N.W.A. – ‘Efil4Zaggin’ (1991)
Il rap è un genere che ho sempre seguito (e che seguo tutt’ora) parallelamente al rock, ha sempre rappresentato l’altra faccia della nuova musica, soprattutto i gruppi più antagonisti come i Public Enemy avevano un’intensità paragonabile a quella del rock. Quando uscì questo disco fui subito colpito dalla violenza esplicita che emanava, a partire dalla copertina con una crime scene alle foto di questi gangster tutti vestiti di nero e super armati. I testi violenti, arrabbiati e non politically correct. Un nuovo modo di intendere l’hip-hop che esprimeva la condizione di vita estrema del ghetto di Los Angeles. Oltre a questo c’era una grande produzione con basi e campionamenti di grande gusto e un’ottima varietà di canzoni, un sound che da qui sarebbe poi diventato popolarissimo.

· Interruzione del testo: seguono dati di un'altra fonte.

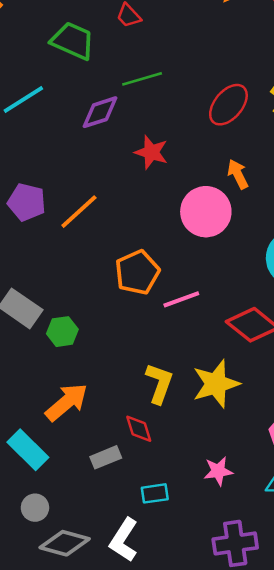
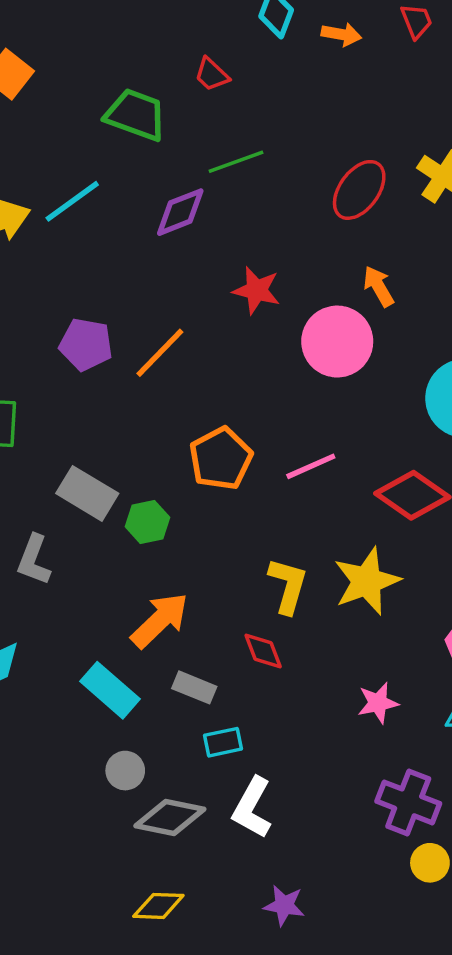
red star: (151, 152) -> (257, 290), moved
orange pentagon: (137, 272) -> (221, 459), moved
gray rectangle: (106, 457) -> (194, 687), moved, turned 48
cyan rectangle: (155, 493) -> (223, 742), moved
purple cross: (235, 543) -> (408, 802), turned 33

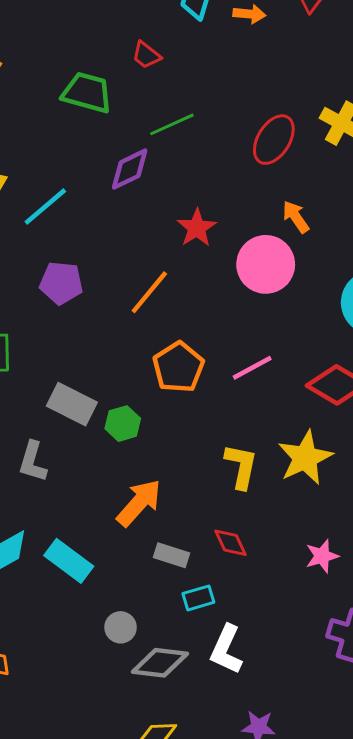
cyan line: (72, 201) -> (45, 207), moved
red star: (257, 290) -> (197, 228), turned 30
orange line: (160, 353) -> (149, 292), moved
red diamond: (263, 651) -> (231, 543), moved
cyan rectangle: (110, 690) -> (69, 561), moved

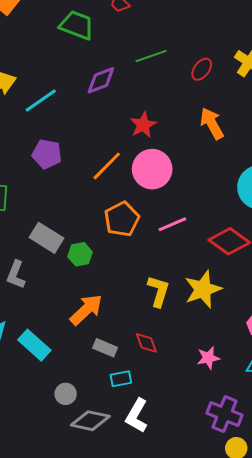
green line: (172, 124) -> (151, 56), moved
red ellipse: (274, 140) -> (202, 69), size x0.7
orange arrow: (296, 217) -> (212, 124), size x1.4
pink circle: (266, 264) -> (152, 169), moved

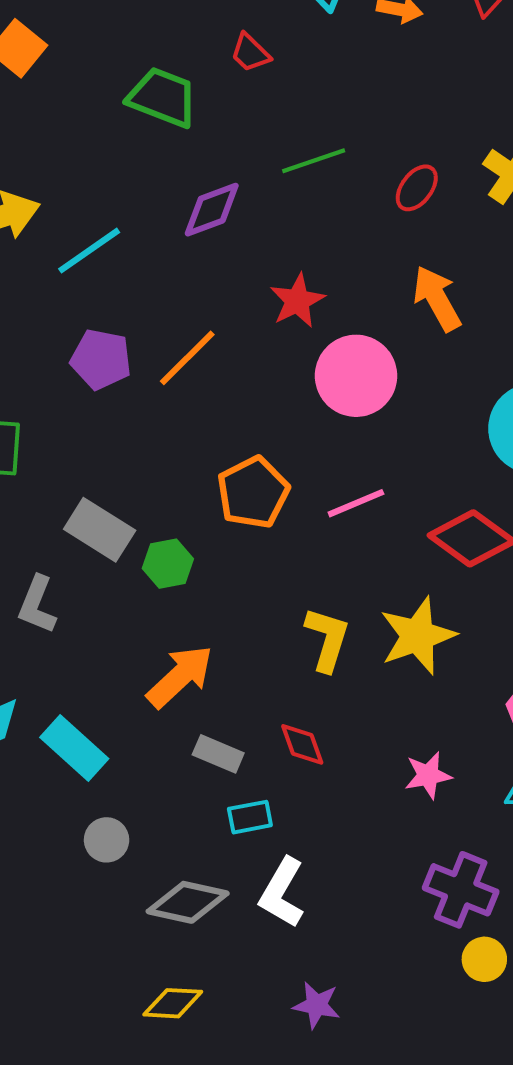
orange line: (107, 166) -> (187, 358), moved
pink circle: (152, 169) -> (356, 376), moved
gray circle: (66, 394) -> (107, 840), moved

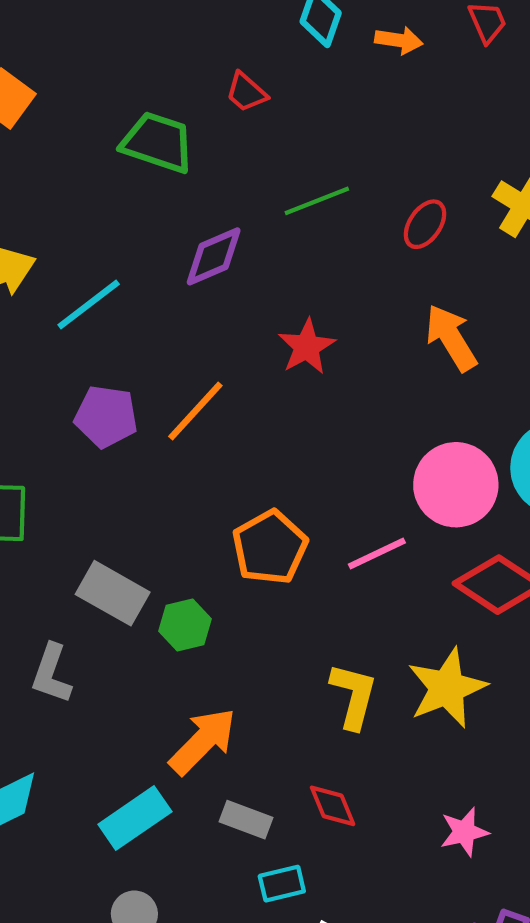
pink circle: (356, 376) -> (456, 485), moved
cyan rectangle: (74, 748) -> (135, 818), moved, turned -74

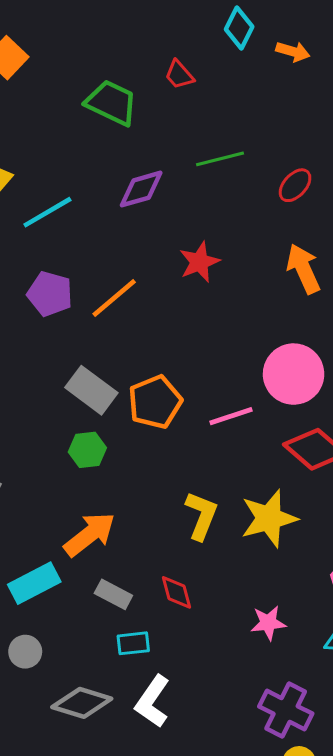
gray rectangle: (113, 593) -> (91, 390), moved

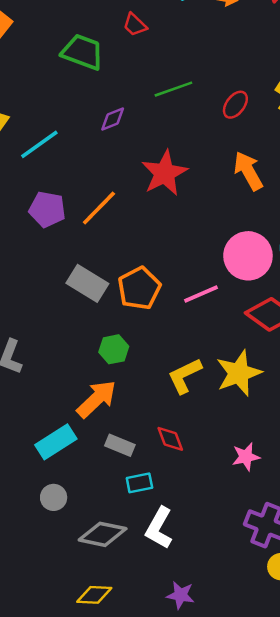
purple diamond: (141, 189) -> (113, 119), size x0.7
red star: (199, 262) -> (165, 173), size x1.4
green hexagon: (87, 450) -> (114, 349), moved
yellow L-shape: (201, 516) -> (185, 376), turned -132

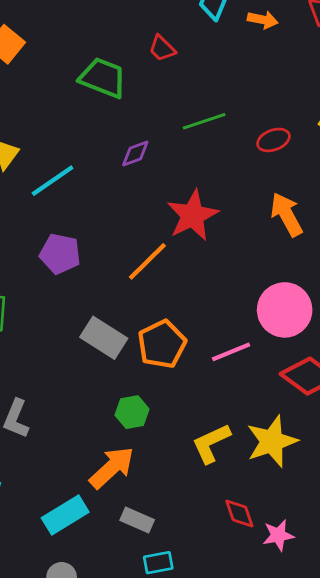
red ellipse: (235, 105) -> (273, 140), turned 32
orange line: (99, 208) -> (147, 261), moved
red diamond: (170, 439) -> (239, 514), moved

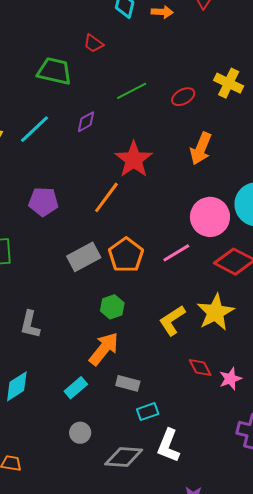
cyan line: (53, 181) -> (34, 129), moved
orange arrow: (287, 215) -> (201, 148), turned -120
gray rectangle: (104, 338) -> (84, 257), turned -52
cyan rectangle: (65, 515) -> (76, 388), size x0.7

Ancora una volta una musica che esprimeva disagio e ribellione nuda e cruda.
Alice In Chains – ‘Dirt’ (1992)
In questo periodo uscirono parecchi dischi che cambiarono di nuovo le carte in tavola, uno su tutti fu ‘Nevermind’ dei Nirvana, il mio preferito però rimane sempre ‘Dirt’, un disco molto visionario nelle melodie e nei testi disperati che raccontavano la voglia di morire e rinascere di allora, una sorta di nuova psichedelica che mi ha conquistato, un album riflessivo che ascolto sempre volentieri, un compagno di tante notti in cui perdersi. Il songwriting così come l’esecuzione e la produzione sono ad un livello altissimo, uno dei miei dischi preferiti di sempre.

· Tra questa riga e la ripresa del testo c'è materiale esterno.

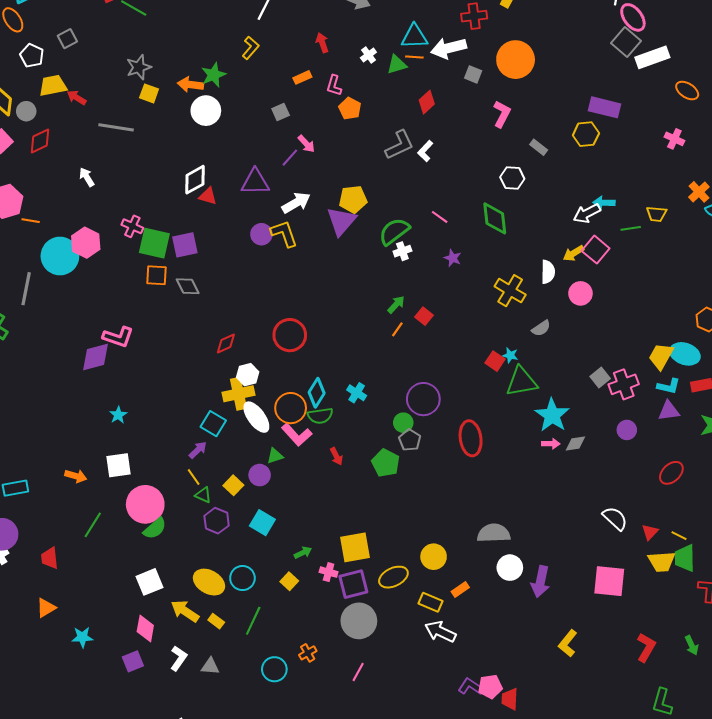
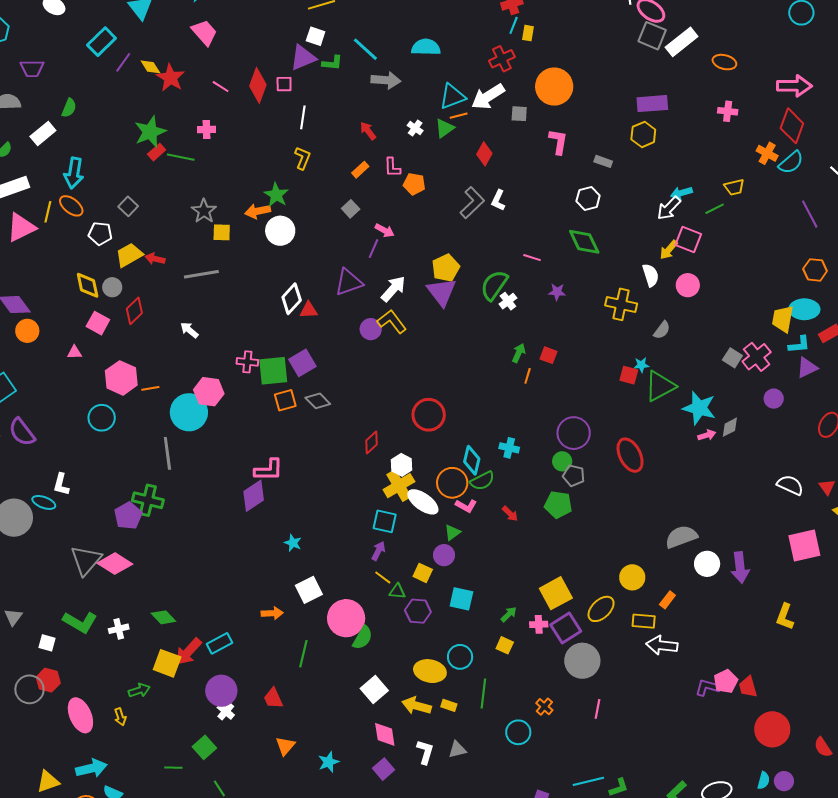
pink L-shape: (297, 435) -> (466, 506), size x0.7

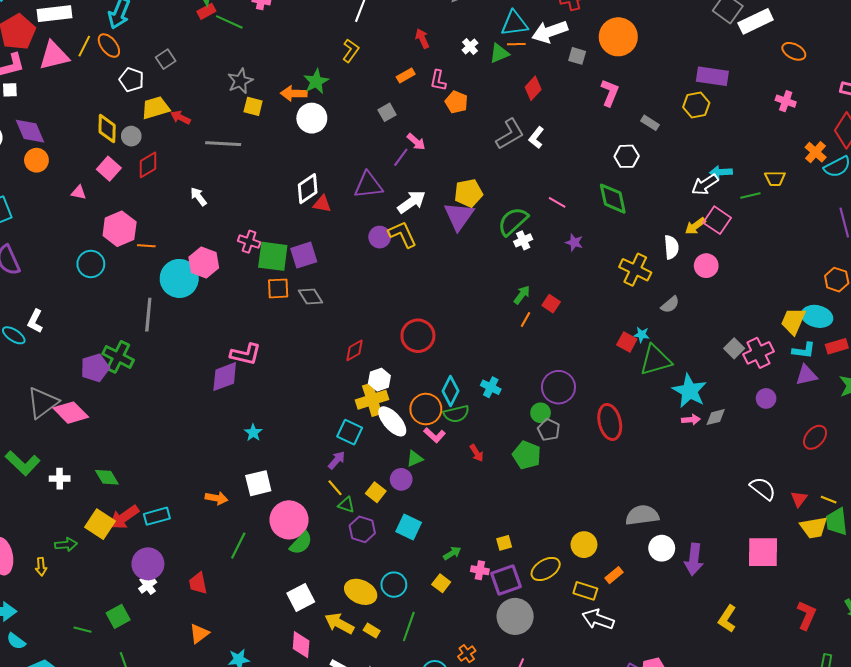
yellow square: (556, 593) -> (504, 543), size x0.5

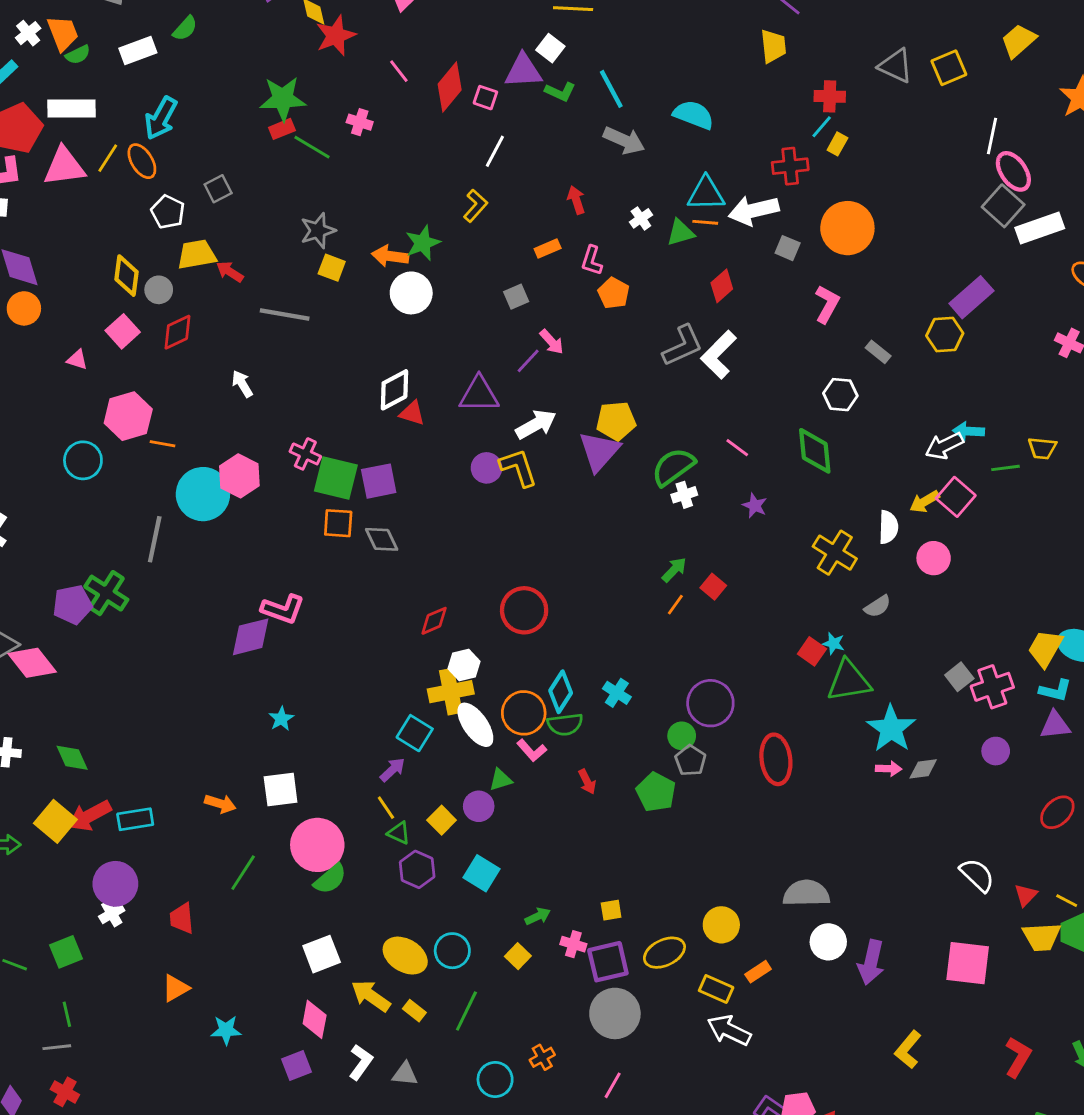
purple rectangle: (712, 76) -> (971, 297), turned -56
white L-shape: (536, 138) -> (719, 355), size x1.6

Type 0 Negative – ‘Bloody Kisses’ (1993)
Insieme ad ‘Icon’ dei Paradise Lost il disco che maggiormente ci ha influenzato nella scelta della direzione musicale dei Lacuna Coil. ‘Bloody Kisses’ racchiude tutte quelle influenze gothic, hardcore e metal che ancora oggi compongono l’essenza della nostra band (anche se con una certa evoluzione negli anni). Un capolavoro con delle canzoni incredibili che non si curano del format da singolo, con delle melodie senza tempo, degli intermezzi folli, una carica sensuale ed emozionale e un’ironia unica nei testi. Una band dalle chiare radici Sabbathiane che ha saputo reinterpretare completamente, forse l’unico album (e band) di quel periodo che non mi stuferò mai di ascoltare.
Steel Pulse – ‘Rastanthology’ (1996)
Il reggae è una musica che mi piace molto sentire nei momenti di relax oppure quando sono in vacanza. Non sono molte le band che ho trovato veramente interessanti, gli Steel Pulse sono una di queste, ottimi musicisti e songwriters, con un sacco di classici del genere, per questo ho scelto un loro ‘Best Of’. Questo disco mi fu regalato da Wuv, il batterista dei P.O.D., durante il tour che facemmo insieme anni fa e mi ricorda un sacco di momenti divertenti dei day-off negli States. Un album da ascoltare gustando una birra fresca e anche qualcos’altro, ma soprattutto canzoni che, oltre ad intrattenere, raccontano le storie di un popolo.
Neil Young – ‘Greatest Hits’ (2004)
Questo album l’ho scoperto relativamente tardi anche perché da ragazzo non prestavo molta attenzione alle cose del passato, se non forse per i The Doors e pochi altri. In tempi recenti mi sono appassionato anche ad un sacco di musica di qualche anno fa, questo disco contiene praticamente solo classici di un grandissimo artista che è diventato uno dei miei più ascoltati in assoluto e dal quale ho appreso come con poche, belle parole si possano esprimere grandi concetti. La semplicità (non banalità) e il buon gusto sono alla base della grande musica.